(Beginning of RECORDS FOR THIS TASK)
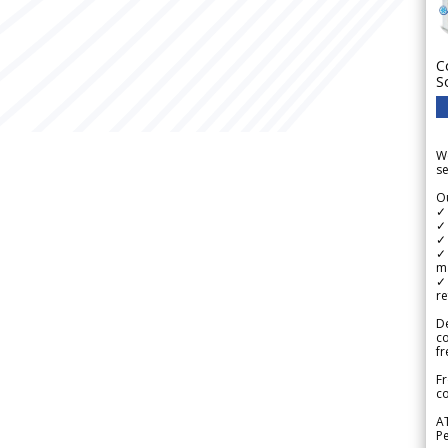
C
S
We
se
Ou
✓
✓ 
✓ 
✓ 
m
✓
re
De
c
fr
Fr
co
A
Pe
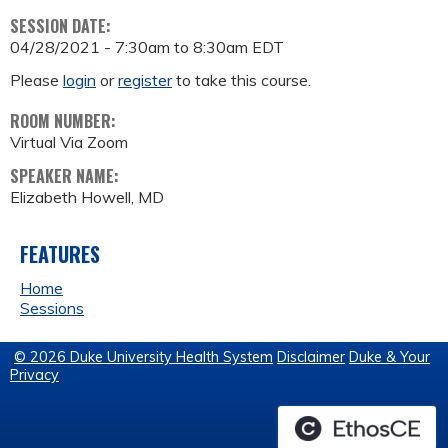
SESSION DATE:
04/28/2021 -
7:30am
to
8:30am
EDT
Please
login
or
register
to take this course.
ROOM NUMBER:
Virtual Via Zoom
SPEAKER NAME:
Elizabeth Howell, MD
FEATURES
Home
Sessions
© 2026 Duke University Health System
Disclaimer
Duke & Your
Privacy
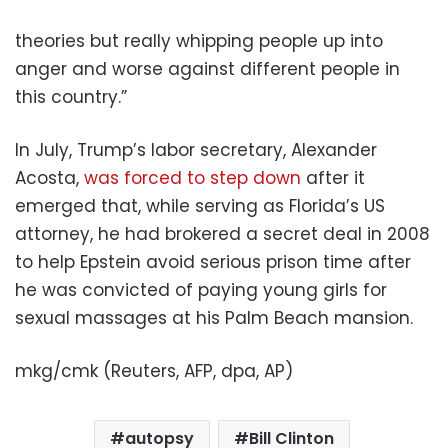
theories but really whipping people up into
anger and worse against different people in
this country.”
In July, Trump’s labor secretary, Alexander
Acosta,
was forced to step down
after it
emerged that, while serving as Florida’s US
attorney, he had brokered a secret deal in 2008
to help Epstein avoid serious prison time after
he was convicted of paying young girls for
sexual massages at his Palm Beach mansion.
mkg/cmk (Reuters, AFP, dpa, AP)
autopsy
Bill Clinton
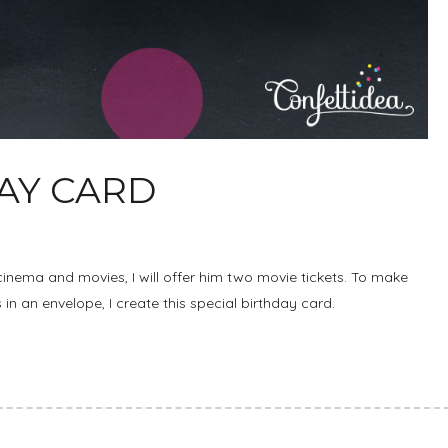
DAY CARD
cinema and movies, I will offer him two movie tickets. To make
ts in an envelope, I create this special birthday card.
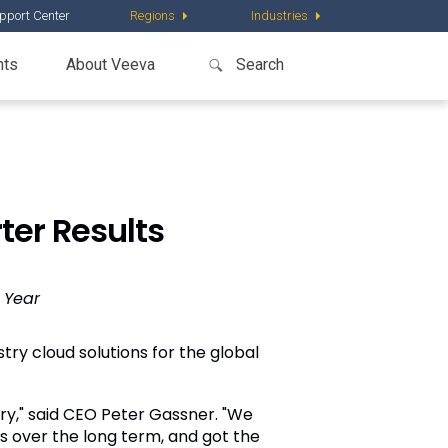
pport Center
Regions
Industries
nts
About Veeva
ter Results
 Year
try cloud solutions for the global
try," said CEO Peter Gassner. "We
s over the long term, and got the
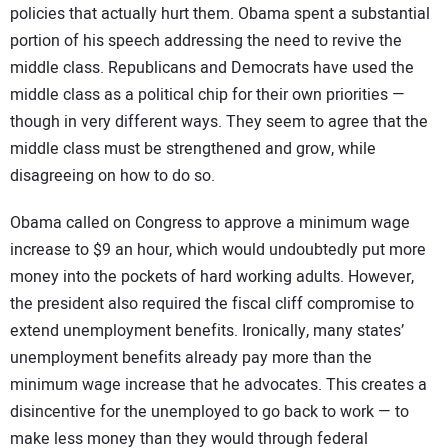
policies that actually hurt them. Obama spent a substantial
CONTACT US
portion of his speech addressing the need to revive the
middle class. Republicans and Democrats have used the
middle class as a political chip for their own priorities —
though in very different ways. They seem to agree that the
middle class must be strengthened and grow, while
disagreeing on how to do so.
Obama called on Congress to approve a minimum wage
increase to $9 an hour, which would undoubtedly put more
money into the pockets of hard working adults. However,
the president also required the fiscal cliff compromise to
extend unemployment benefits. Ironically, many states’
unemployment benefits already pay more than the
minimum wage increase that he advocates. This creates a
disincentive for the unemployed to go back to work — to
make less money than they would through federal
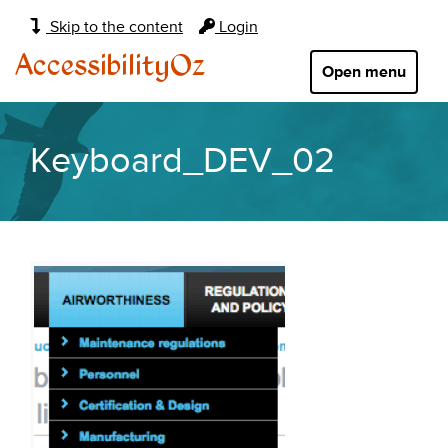
Main
Skip to the content
Login
navigation:
AccessibilityOz
Open menu
Keyboard_DEV_02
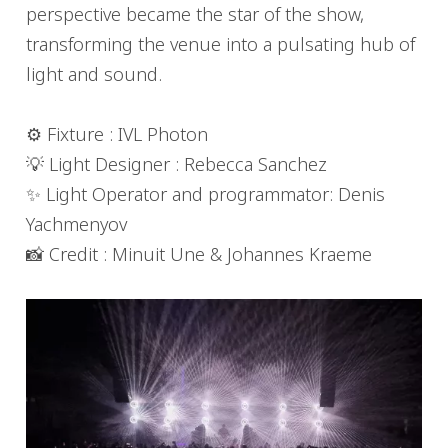
perspective became the star of the show,
transforming the venue into a pulsating hub of
light and sound.
⚙️ Fixture : IVL Photon
💡 Light Designer : Rebecca Sanchez
✨ Light Operator and programmator: Denis
Yachmenyov
📸 Credit : Minuit Une & Johannes Kraeme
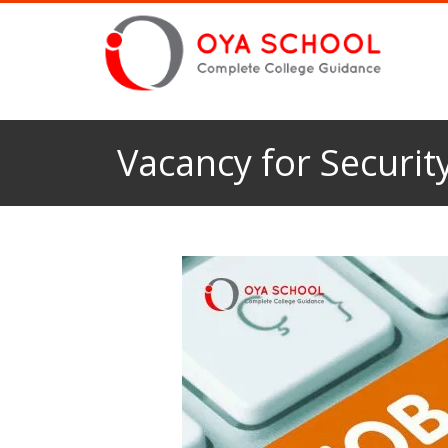
Vacancy for Security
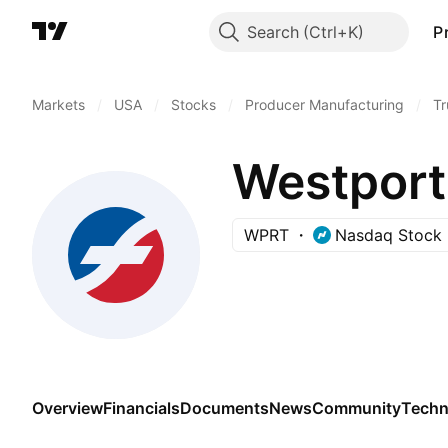
Search
P
Markets
/
USA
/
Stocks
/
Producer Manufacturing
/
Tr
Westport
WPRT
Nasdaq Stock 
Overview
Financials
Documents
News
Community
Techn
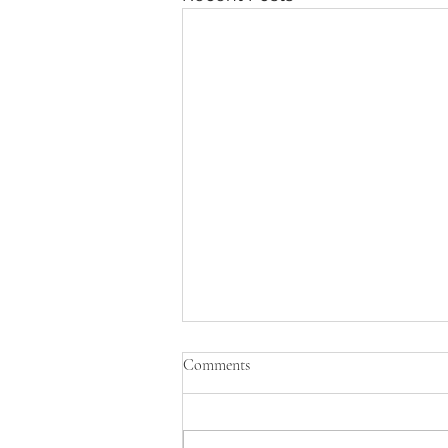
Comments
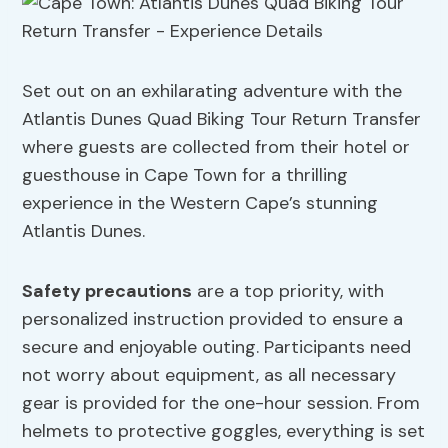
Set out on an exhilarating adventure with the
Atlantis Dunes Quad Biking Tour Return Transfer
where guests are collected from their hotel or
guesthouse in Cape Town for a thrilling
experience in the Western Cape’s stunning
Atlantis Dunes.
Safety precautions
are a top priority, with
personalized instruction provided to ensure a
secure and enjoyable outing. Participants need
not worry about equipment, as all necessary
gear is provided for the one-hour session. From
helmets to protective goggles, everything is set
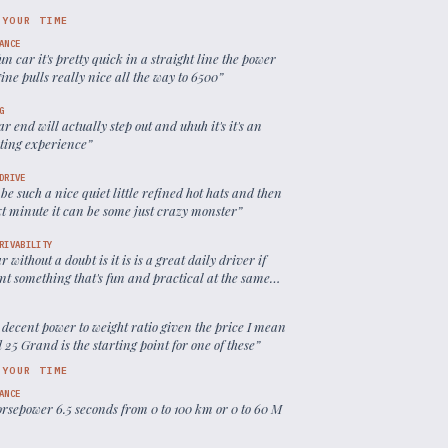
 YOUR TIME
ANCE
 fun car it's pretty quick in a straight line the power
ine pulls really nice all the way to 6500
”
G
ar end will actually step out and uhuh it's it's an
sting experience
”
DRIVE
 be such a nice quiet little refined hot hats and then
xt minute it can be some just crazy monster
”
RIVABILITY
ar without a doubt is it is is a great daily driver if
nt something that's fun and practical at the same
 decent power to weight ratio given the price I mean
25 Grand is the starting point for one of these
”
 YOUR TIME
ANCE
orsepower 6.5 seconds from 0 to 100 km or 0 to 60 M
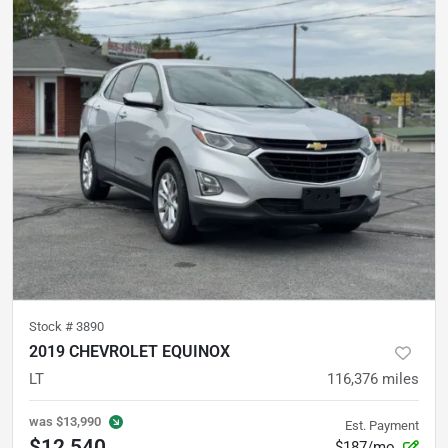
Stock #
3890
2019 CHEVROLET EQUINOX
LT
116,376
miles
was
$13,990
Est. Payment
$12,540
$187/mo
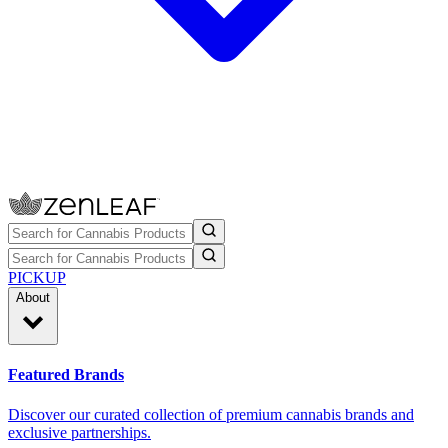
PICKUP
About
Featured Brands
Discover our curated collection of premium cannabis brands and
exclusive partnerships.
(End of RECORDS FOR THIS TASK)
• _EXERCISE_
Repeat the data exactly. No pictures should appear.

• _RESULT BELOW_
C
S
We
se
Ou
✓
✓ 
✓ 
✓ 
m
✓
re
De
c
fr
Fr
co
A
Pe
SESSION DATE:
04/28/2021 -
7:30am
to
8:30am
EDT
Please
login
or
register
to take this course.
ROOM NUMBER:
Virtual Via Zoom
SPEAKER NAME:
Elizabeth Howell, MD
FEATURES
Home
Sessions
© 2026 Duke University Health System
Disclaimer
Duke & Your
Privacy
theories but really whipping people up into
anger and worse against different people in
this country.”
In July, Trump’s labor secretary, Alexander
Acosta,
was forced to step down
after it
emerged that, while serving as Florida’s US
attorney, he had brokered a secret deal in 2008
to help Epstein avoid serious prison time after
he was convicted of paying young girls for
sexual massages at his Palm Beach mansion.
mkg/cmk (Reuters, AFP, dpa, AP)
autopsy
Bill Clinton
DAY CARD
cinema and movies, I will offer him two movie tickets. To make
ts in an envelope, I create this special birthday card.
pport Center
Regions
Industries
nts
About Veeva
ter Results
 Year
try cloud solutions for the global
try," said CEO Peter Gassner. "We
s over the long term, and got the
policies that actually hurt them. Obama spent a substantial
CONTACT US
portion of his speech addressing the need to revive the
middle class. Republicans and Democrats have used the
middle class as a political chip for their own priorities —
though in very different ways. They seem to agree that the
middle class must be strengthened and grow, while
disagreeing on how to do so.
Obama called on Congress to approve a minimum wage
increase to $9 an hour, which would undoubtedly put more
money into the pockets of hard working adults. However,
the president also required the fiscal cliff compromise to
extend unemployment benefits. Ironically, many states’
unemployment benefits already pay more than the
minimum wage increase that he advocates. This creates a
disincentive for the unemployed to go back to work — to
make less money than they would through federal
Main
Skip to the content
Login
navigation:
AccessibilityOz
Open menu
Keyboard_DEV_02
perspective became the star of the show,
transforming the venue into a pulsating hub of
light and sound.
⚙️ Fixture : IVL Photon
💡 Light Designer : Rebecca Sanchez
✨ Light Operator and programmator: Denis
Yachmenyov
📸 Credit : Minuit Une & Johannes Kraeme
Vacancy for Security
Search
P
Markets
/
USA
/
Stocks
/
Producer Manufacturing
/
Tr
Westport
WPRT
Nasdaq Stock 
Overview
Financials
Documents
News
Community
Techn
Comments
Set out on an exhilarating adventure with the
Atlantis Dunes Quad Biking Tour Return Transfer
where guests are collected from their hotel or
guesthouse in Cape Town for a thrilling
experience in the Western Cape’s stunning
Atlantis Dunes.
Safety precautions
are a top priority, with
personalized instruction provided to ensure a
secure and enjoyable outing. Participants need
not worry about equipment, as all necessary
gear is provided for the one-hour session. From
helmets to protective goggles, everything is set
 YOUR TIME
ANCE
 fun car it's pretty quick in a straight line the power
ine pulls really nice all the way to 6500
”
G
ar end will actually step out and uhuh it's it's an
sting experience
”
DRIVE
 be such a nice quiet little refined hot hats and then
xt minute it can be some just crazy monster
”
RIVABILITY
ar without a doubt is it is is a great daily driver if
nt something that's fun and practical at the same
 decent power to weight ratio given the price I mean
25 Grand is the starting point for one of these
”
 YOUR TIME
ANCE
orsepower 6.5 seconds from 0 to 100 km or 0 to 60 M
Stock #
3890
2019 CHEVROLET EQUINOX
LT
116,376
miles
was
$13,990
Est. Payment
$12,540
$187/mo
PICKUP
About
Featured Brands
Discover our curated collection of premium cannabis brands and
exclusive partnerships.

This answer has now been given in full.